Now is the winter of our discontent: the infant local authorities, faced by severe financial pressure forced upon them largely by the Scottish Office, are making threatening noises regarding cuts that will inevitably reduce the quality of school provision.

Unable to close schools due to parent power some councils appear to be opting for the soft option of reducing the number of teaching staff on the payroll. Threats of compulsory redundancies in Glasgow have already led to unions balloting members on industrial action. The outlook for many teachers is bleak, especially those who are in the "firing line": the unpromoted and those on the supply circuit.

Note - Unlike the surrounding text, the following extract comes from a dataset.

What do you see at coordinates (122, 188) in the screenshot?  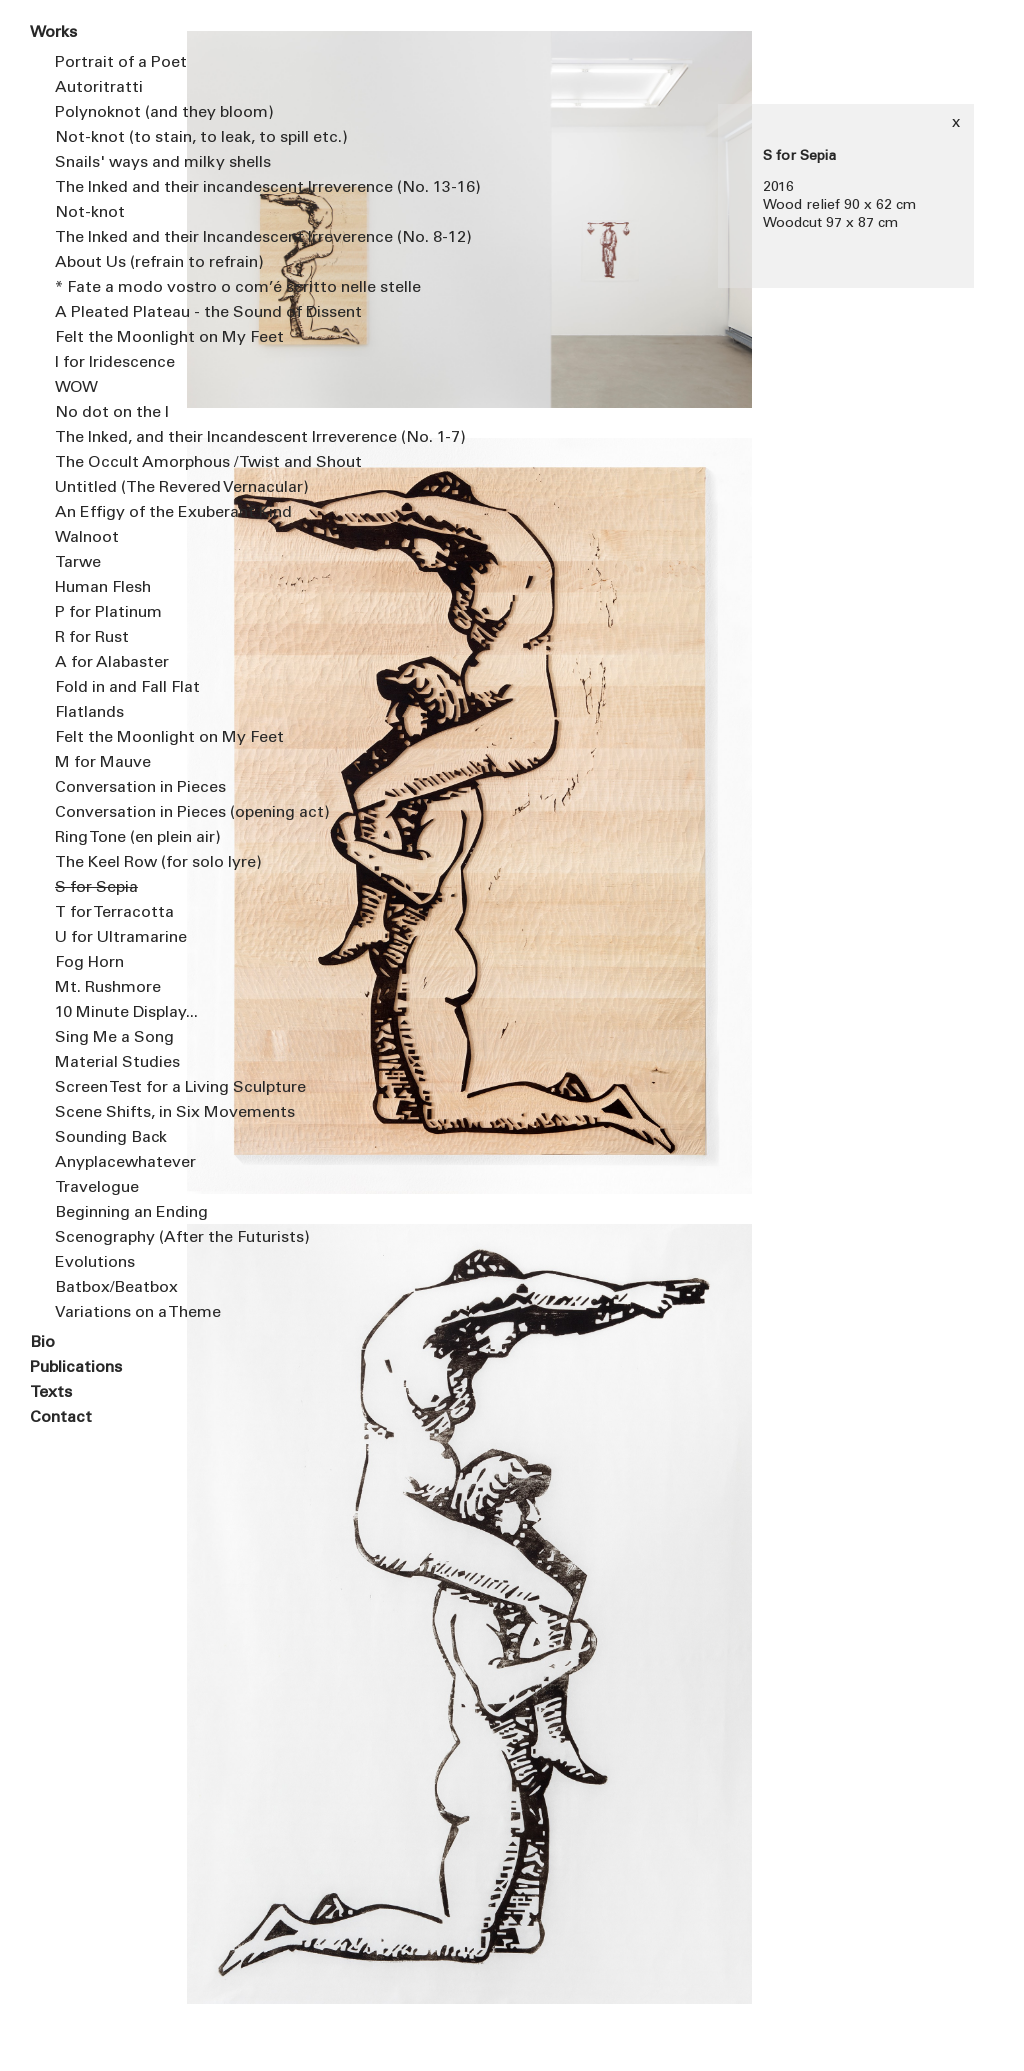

Promotion today is markedly harder to achieve. A glance through the appointments pages confirms this. Increasingly, especially in the social subjects, posts are merged to produce hybrid jobs such as "APT Modern StudiesHistory" or even "PT Social Subjects". On the horizon there is much speculation that early retirement schemes will be curtailed in the light of councils having to make a larger input into the pensions of those desperately seeking a "Get out of jail early card". And who honestly believes that councils won't have to bite the bullet sooner rather than later and close schools with the attendant loss of promoted posts? Save Our Schools campaigners may have won a battle but Cut Our Council Tax crusaders will win the war.

Given that the number of promoted posts has decreased markedly in recent years, talk of a "career" in teaching has a somewhat hollow ring. Doing a good job of work in the classroom is no longer considered to be enough to merit an interview. There is an unspoken requirement to take on further duties. Even those souls who are desperate enough to get involved in unpaid "voluntary" guidance work in an attempt to curry favour find that the promotion ladder is often illusory. The carrot remains out of reach and thwarted ambition can be difficult to live with.

If a generation of able teachers are to be stymied as a result of lack of opportunities for advancement, should not the professional associations drive for change in the salary structure to provide an incentive for the classroom teacher?

This proposal is not revolutionary. Indeed only last year the introduction to a paper from the Educational Institute of Scotland stated that "the principles of EIS policy on salaries structure endorse the need to provide incentives for the unpromoted classroom teacher at the top of the basic scale, the need to narrow the differentials between the basic scale and the promoted scale". The present straight percentage distribution system is failing thousands of dedicated staff. Mindful of Andrew Lane's quip "He uses statistics as a drunken man uses a lamppost - for support rather than illumination", I hope the following will enlighten salary negotiators in this years' pay talks.

In 1986, the highest paid headteacher earned 63 per cent more than a top of the scale unpromoted teacher. Today that figure is 135 per cent. A more marked process has been going on with the salaries of principal teachers and assistant headteachers. In 1991, an AHT earned Pounds 672 more than the highest paid PT (Pounds 24,174 and Pounds 23,502 respectively). Today that figure is Pounds 2,700. In five short years the differential has more than quadrupled.

The only differential that has reduced in the past 10 years has been that between teachers and other groups of workers. For the past eight years teacher pay has failed to keep up with the index of average earnings. An unpromoted teacher at the top of the scale earns just over Pounds 1,000 more than the average wage for manual and non-manual workers. Almost certainly, this time next year teachers on the basic scale will fall below the figure for average earnings. There has never been a better time for teachers to press for change.

This article should not be seen as an anti-management rant. It is all very well to be told again and again that the ordinary classroom teacher is the most important person in the school but platitudes don't pay the bills. Management can rightly claim that their workload has increased but does anyone doubt the stresses caused by the increased workload for ordinary teachers? Higher Still, 5-14 and better SCE results depend on the classroom teacher.

The indians are restless.

Hugh Reilly teaches at Holyrood Secondary, Glasgow.